__Exercise description__:
Exactly as they appear, transcribe the entries and skip any pictures.

__Input__:
--------------------------------------------------

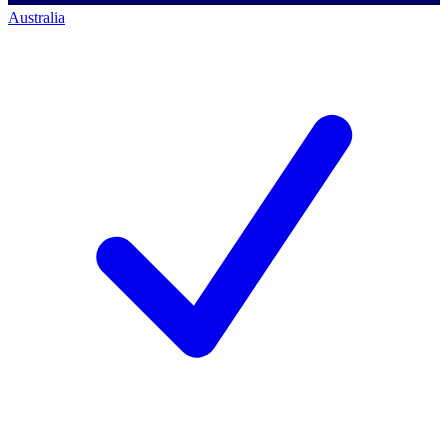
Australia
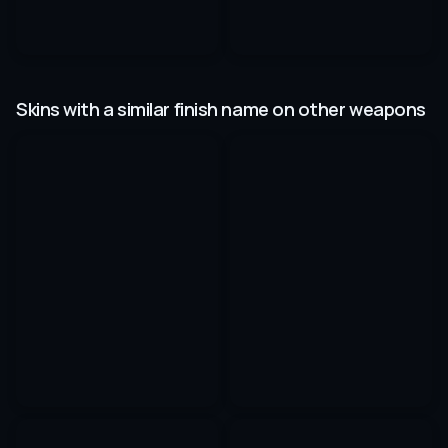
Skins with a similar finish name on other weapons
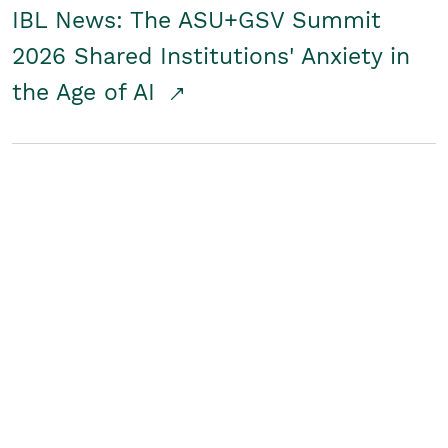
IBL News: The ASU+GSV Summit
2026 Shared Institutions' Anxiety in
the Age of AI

--------------------------------------------------

__Expected output__:
Australia
Skins with a similar finish name on other weapons
IBL News: The ASU+GSV Summit
2026 Shared Institutions' Anxiety in
the Age of AI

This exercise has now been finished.